Jean-Claude Van Damme joue… Jean-Claude Van Damme dans le pur film de fan JCVD.

Arnold Schwarzennegger est le Terminator. Sylvester Stallone est Rambo. Tom Cruise est Ethan Hunt. Keanu Reeves est John Wick, ou Neo. Les plus grandes stars du cinéma d’action sont connues du public autant grâce à leurs noms qui s’affichent en grand à l’écran que grâce à ceux des personnages iconiques qu’ils ont incarné.

Un plaisir que quelqu’un comme Jean-Claude Van Damme n’a, hélas, jamais connu. Si le « muscle from Brussels » a longtemps été capable d’attirer un public sur la seule base de son nom, il n’a jamais eu la chance de jouer un rôle qui le dépasse, lui ouvrant les portes du Panthéon du septième art.

Ce n’est peut-être donc pas si surprenant que son meilleur rôle soit une fiction où il joue… Jean-Claude Van Damme ! En 2008, le Belge jouait une version au bout du rouleau de lui-même dans le film JCVD, réalisé par l’ancien assistant réalisateur de Mathieu Kassovitz, et surtout un vrai fan de la carrière de Van Damme, Mabrouk El Mechri.

Voir Van Damme en costard cravate, c’est comme voir Donald sans son uniforme de marin : c’pas naturel

Piège en Belgique

Le scénario est relativement simple : Van Damme joue… Jean-Claude Van Damme donc (ou Jean-Claude Van Varenberg, de son vrai nom), acteur de films d’action sur la pente descendante.
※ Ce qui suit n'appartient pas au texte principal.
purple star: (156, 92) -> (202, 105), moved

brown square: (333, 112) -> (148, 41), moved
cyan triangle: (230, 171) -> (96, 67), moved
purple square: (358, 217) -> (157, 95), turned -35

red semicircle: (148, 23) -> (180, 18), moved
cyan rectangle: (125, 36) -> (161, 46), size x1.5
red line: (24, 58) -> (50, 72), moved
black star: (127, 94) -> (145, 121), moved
Les films sont de moins en moins excitants, l’argent ne coule plus à flot et surtout la situation familiale est au plus mal. Il va perdre la garde de sa fille et n’a plus de quoi payer son avocat. Alors qu’il est à Schaerbeek, sa ville natale, l’acteur se rend à la Banque Postale pour faire un virement… Et se retrouve pris en otage lors d’un braquage.

Comme on l’apprend dans l’excellent livre Jean-Claude Van Damme et ses doubles de David Da Silva, le projet JCVD est arrivé pile au bon moment pour la star. Il venait de fermer la porte à un retour à un film de combat à mains nues – le genre de ses origines –, prétextant une envie d’aller chercher des rôles plus exigeants. Rien de surprenant à cela, puisque tout acteur a peur d’être typecasté.
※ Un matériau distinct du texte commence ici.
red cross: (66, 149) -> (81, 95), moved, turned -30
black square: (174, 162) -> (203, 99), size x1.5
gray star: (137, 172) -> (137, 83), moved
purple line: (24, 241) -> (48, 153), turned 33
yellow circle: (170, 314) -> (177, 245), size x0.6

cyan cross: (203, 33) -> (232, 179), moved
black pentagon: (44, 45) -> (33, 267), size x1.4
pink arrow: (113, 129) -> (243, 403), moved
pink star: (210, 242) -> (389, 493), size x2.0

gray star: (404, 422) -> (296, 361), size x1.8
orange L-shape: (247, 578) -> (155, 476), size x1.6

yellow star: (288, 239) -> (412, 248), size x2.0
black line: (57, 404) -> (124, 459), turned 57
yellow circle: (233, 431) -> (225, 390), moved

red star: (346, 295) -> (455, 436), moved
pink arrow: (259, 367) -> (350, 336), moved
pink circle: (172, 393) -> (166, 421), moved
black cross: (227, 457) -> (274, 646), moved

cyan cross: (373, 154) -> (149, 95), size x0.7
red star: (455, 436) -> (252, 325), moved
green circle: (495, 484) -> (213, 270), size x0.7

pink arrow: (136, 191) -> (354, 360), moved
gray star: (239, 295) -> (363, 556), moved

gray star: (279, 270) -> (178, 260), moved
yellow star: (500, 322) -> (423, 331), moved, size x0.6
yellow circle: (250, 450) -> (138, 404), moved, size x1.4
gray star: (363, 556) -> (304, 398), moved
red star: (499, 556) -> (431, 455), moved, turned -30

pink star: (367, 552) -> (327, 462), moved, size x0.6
Sa grande peur depuis ses débuts fracassants dans Bloodsport est précisément de se retrouver cantonné aux rôles de bagarreur. Bien malgré lui, il n’a jamais réussi à s’éloigner bien loin de cet archétype. Un échec qui est en partie causé par son public de fans, qui ne l’a pas suivi lors de ses tentatives comme le Cavale sans Issue de Robert Harmon en 1993. Le film JCVD réalisé par Mabrouk El Mechri ,à partir d’une idée du producteur Marc Fizman, arrivait donc à point nommé pour une nouvelle tentative de renouvellement d’autant plus pertinente que la frontière entre le vrai Van Damme et celui de la fiction JCVD est des plus floues imaginables.

« Tu la revends pas sur Ebay hein ? »

Ça, c’est vraiment toi

Le long-métrage s’ouvre par un curieux morceau de bravoure. Un plan séquence dans lequel Van Damme traverse des vagues d’ennemis par dizaines, les laminant à coups de pistolets et à coups de pieds pour varier les plaisirs. Une scène spectaculaire certes, mais qui est aussi remplie de petits moments clairement ratés : un uppercut qui passe largement à côté de sa cible, une vitre qui n’explose pas…

La supercherie est révélée au bout de quatre minutes : il s’agit d’un tournage de film, et de la seule véritable grosse scène d’action du film. C’est Mabrouk El Mechri qui a largement édulcoré le scénario pour se concentrer sur l’humain et éviter de trop sombrer dans le dérivatif de Die Hard, ce qui était pourtant le point de départ du projet… Mais c’est cette nouvelle approche qui a intéressé Van Damme.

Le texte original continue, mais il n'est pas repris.